What to do: Which lines run from the one containing "Returns & Replac" to the end of the entries below? Retype exactly those, both ends included.

Extracted page text data
***

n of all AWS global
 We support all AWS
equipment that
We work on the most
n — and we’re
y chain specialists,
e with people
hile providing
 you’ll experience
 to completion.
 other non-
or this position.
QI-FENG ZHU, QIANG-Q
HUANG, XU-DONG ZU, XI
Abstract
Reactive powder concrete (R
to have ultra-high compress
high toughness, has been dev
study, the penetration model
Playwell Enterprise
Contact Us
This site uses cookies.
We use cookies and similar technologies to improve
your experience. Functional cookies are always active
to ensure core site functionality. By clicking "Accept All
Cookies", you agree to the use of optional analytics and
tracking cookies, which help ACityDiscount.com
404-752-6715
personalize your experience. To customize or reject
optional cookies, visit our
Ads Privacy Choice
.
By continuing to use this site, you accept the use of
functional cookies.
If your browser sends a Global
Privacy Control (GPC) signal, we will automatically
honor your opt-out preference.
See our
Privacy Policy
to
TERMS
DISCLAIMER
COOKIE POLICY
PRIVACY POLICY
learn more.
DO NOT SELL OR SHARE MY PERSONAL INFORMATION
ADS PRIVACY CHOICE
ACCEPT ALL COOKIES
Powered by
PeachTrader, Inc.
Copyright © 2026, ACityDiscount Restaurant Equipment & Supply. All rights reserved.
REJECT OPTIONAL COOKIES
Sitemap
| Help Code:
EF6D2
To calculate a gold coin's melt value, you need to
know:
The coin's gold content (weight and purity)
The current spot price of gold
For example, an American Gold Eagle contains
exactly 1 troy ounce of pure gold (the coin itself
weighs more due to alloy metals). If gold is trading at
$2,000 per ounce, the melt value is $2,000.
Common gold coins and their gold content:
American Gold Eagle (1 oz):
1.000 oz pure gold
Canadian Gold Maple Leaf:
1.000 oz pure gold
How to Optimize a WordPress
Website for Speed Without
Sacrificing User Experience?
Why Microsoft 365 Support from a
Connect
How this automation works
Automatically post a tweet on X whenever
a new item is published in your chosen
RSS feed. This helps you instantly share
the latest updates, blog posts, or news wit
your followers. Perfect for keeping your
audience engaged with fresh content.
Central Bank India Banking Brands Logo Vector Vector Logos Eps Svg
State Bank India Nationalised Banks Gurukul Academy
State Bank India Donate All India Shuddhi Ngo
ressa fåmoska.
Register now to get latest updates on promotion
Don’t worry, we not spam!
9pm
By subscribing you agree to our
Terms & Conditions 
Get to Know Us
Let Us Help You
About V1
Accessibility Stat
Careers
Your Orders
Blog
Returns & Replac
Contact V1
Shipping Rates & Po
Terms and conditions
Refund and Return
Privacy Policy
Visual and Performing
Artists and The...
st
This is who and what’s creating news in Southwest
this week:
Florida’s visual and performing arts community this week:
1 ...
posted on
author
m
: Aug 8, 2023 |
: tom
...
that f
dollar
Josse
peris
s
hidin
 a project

***

Answer to the problem:
Returns & Replac
Contact V1
Shipping Rates & Po
Terms and conditions
Refund and Return
Privacy Policy
Visual and Performing
Artists and The...
st
This is who and what’s creating news in Southwest
this week:
Florida’s visual and performing arts community this week:
1 ...
posted on
author
m
: Aug 8, 2023 |
: tom
...
that f
dollar
Josse
peris
s
hidin
 a project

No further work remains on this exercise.